Cartegena: Any chance of Secret Service misdeeds reflecting poorly on Obama?
Chris Cillizza of the Washington Post has floated the notion that this fiasco, on top of the scandalous (if so far disappointingly PG-rated) doings of GSA bureaucrats in Vegas, could be used by Republicans to impugn Obama’s “competence” as chief executive. Romney has already called for wholesale firings at the Secret Service, his go-to solution for “fixing” distressed companies when at Bain. But of more concern are the brutal facts of the case: eleven agents charged with protecting the president (plus another ten military personnel) were in dereliction of duty. A lot of people want to kill this president. Should we be worried that he is not being properly protected? I found it somewhat alarming that Dan Bongino, a former Secret Service agent (and the brother of a current agent) now running as a GOP senatorial candidate in Maryland, gave an interview to NBC where he gratuitously asserted that the Secret Service must give a Democratic president the same protection as a Republican president. Why was he stating the obvious unless he saw a problem at the agency? On the brighter side, at least Dominique Strauss-Kahn has yet to make a cameo in this story.
Speaking of the Secret Service, it is now going to meet with the hard-right, gun-toting rocker Ted Nugent, who has declared that "if Barack Obama becomes the president in November again, I will either be dead or in jail by this time next year.” Nugent endorsed Romney. Is that a problem?
It is if we have another horrific incident like the Gabby Giffords shooting; Sarah Palin never recovered from the proximity of that bloodbath to her trigger-happy call for Republicans to “reload” to take out Democrats. Romney should be embarrassed that he sought this endorsement in the first place. Nugent is a known nut, hasn’t had a hit record in decades, and brings nothing to the campaign except talk of violence against the president and other Democrats — a staple of his shtick long before this incident. Incredibly enough, Romney actually called Nugent to win his support. Romney surely has never heard any of Nugent’s music. Maybe he thought he was the author of a song we know he likes, “Who Let the Dogs Out.” Nugent did have a seventies hit titled “Dog Eat Dog.” It contained the lyric “You best pay up if you want some more/ 'Cause if you don’t, you’ll be shot.”
Romney hasn’t personally responded to Nugent’s threats, even after they rose to the level of Secret Service concern. Should he?
Too late now. All his campaign could muster was an anodyne statement pooh-poohing “divisive language” without mentioning Nugent’s name. It’s a repeat of his similarly cowardly response to Rush Limbaugh’s assault on Sandra Fluke, where he also condemned the language, not the violence of the message — as if this were all just an issue of vocabulary. If Romney can’t criticize Nugent and Limbaugh, who does he have the guts to stand up to?
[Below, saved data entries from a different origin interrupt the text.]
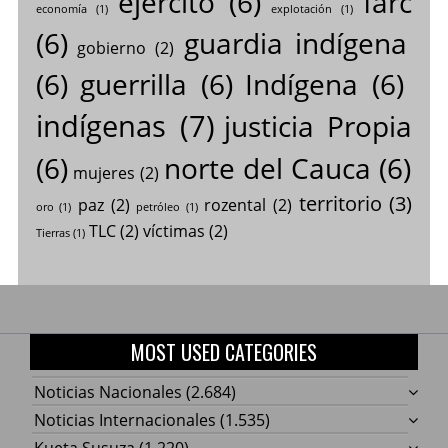
ejército
(6)
farc
economía
(1)
explotación
(1)
(6)
guardia indígena
gobierno
(2)
(6)
guerrilla
(6)
Indígena
(6)
indígenas
(7)
justicia Propia
(6)
norte del Cauca
(6)
mujeres
(2)
territorio
(3)
paz
(2)
rozental
(2)
oro
(1)
petróleo
(1)
TLC
(2)
víctimas
(2)
Tierras
(1)
MOST USED CATEGORIES
Noticias Nacionales
(2.684)
Noticias Internacionales
(1.535)
Kueta Susuza
(1.220)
But couldn’t it be argued that the Obama camp overreacted to Hilary Rosen’s comment that Ann Romney “has actually never worked a day in her life”?
Absolutely. Rosen has no official standing in the campaign and is not known to 99.9 percent of the American public. But everyone from Axelrod to the president and First Lady piled on to make her into a celebrity, at least for fifteen minutes, and keep the story alive for much of a week.
Does the Rosen incident inflict political damage on the Democrats’ narrative that there is a Republican War on Women?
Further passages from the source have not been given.